Af Örgütü ile görüştüler
İsveç’in başkenti Stockholm’de tecridin kaldırılması için açlık grevinde olan eylemciler Uluslararası Af Örgütü’nü ziyaret ederek örgütün yöneticilerinden Ami Hedenborg ve Maja Aberg’le görüştü. 4 kişiden oluşan heyet, Leyla Güven’in başlattığı ve 7 bin tutuklunun katılmasıyla kitleselleşen açlık grevleri ve tecrit hakkında bilgi verdi. Heyet, Af Örgütü yöneticilerinden tecridin kaldırılması için girişimde bulunmalarını istedi. Maja Aberg, konuyu İsveç Dışişleri Bakanlığı yetkililerine, Af Örgütü merkez yöneticileri ve Türkiye masasına ileteceklerini, açlık grevlerinin örgütün yayın organında yer alması için girişimde bulunacaklarını söyledi. Toplantının bitiminden sonra konuşan Af Örgütü Basın Sözcüsü Ami Hedeborg, Türkiye’deki gelişmelerin oldukça kaygı verici olduğunu ve giderek kötüleştiğini söyledi.

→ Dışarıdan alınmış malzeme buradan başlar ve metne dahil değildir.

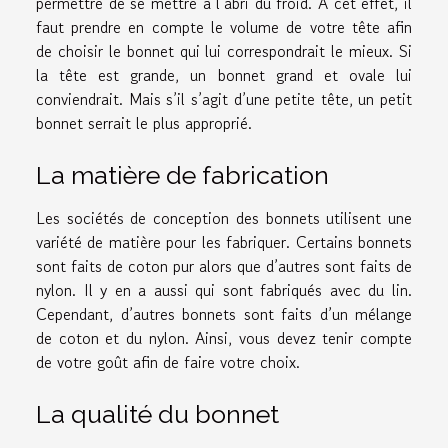
permettre de se mettre à l’abri du froid. À cet effet, il
faut prendre en compte le volume de votre tête afin
de choisir le bonnet qui lui correspondrait le mieux. Si
la tête est grande, un bonnet grand et ovale lui
conviendrait. Mais s’il s’agit d’une petite tête, un petit
bonnet serrait le plus approprié.
La matière de fabrication
Les sociétés de conception des bonnets utilisent une
variété de matière pour les fabriquer. Certains bonnets
sont faits de coton pur alors que d’autres sont faits de
nylon. Il y en a aussi qui sont fabriqués avec du lin.
Cependant, d’autres bonnets sont faits d’un mélange
de coton et du nylon. Ainsi, vous devez tenir compte
de votre goût afin de faire votre choix.
La qualité du bonnet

İki eylemci hastaneye kaldırıldı
Tecride karşı 119 gündür Fransa’nın Strasbourg kentinde açlık grevinde olan KCDK-E Eşbaşkanı Yüksel Koç ile avukat Deniz Sürgüt, dün öğleden sonra rahatsızlandı. Koç ve Sürgüt, eylem alanına gelen sağlık görevlilerince muayene edildikten sonra hastaneye kaldırıldı. Eylemcileri başından bu yana takip eden Dr. Fahrettin Gülşen, Yüksel Koç’ta daha önce üst solunum yollarında iltihaplanma olduğunu ve kendisinin tedaviyi reddetmesi nedeniyle bu durumun akciğer ve kalbi zorladığını söyledi. Son yapılan kontrollerde Koç’ta kalp-ritim bozukluğu tespit edildiğini söyleyen Dr. Gülşen, ayrıca akciğerinde pnömoni belirtilerine rastladıklarını belirtti. Bu sorunların yaşamsal ve ciddi bir belirtiler olduğunu söyleyen Dr. Gülşen, bundan dolayı Koç’un hastaneye kaldırıldığını dile getirdi. Deniz Sürgüt’ün ise son bir haftadan bu yana ciddi kas ve kemik ağrılarının olduğunu söyleyen Gülşen, “Bu ağrılar kendisini ciddi biçimde rahatsız etmişti. Bu ağrılara bağlı olarak ciddi uykusuzluk, mide bulantısı ve baş dönmeleri de vuku bulunca kendisinin hastaneye kaldırılmasını uygun gördük” dedi.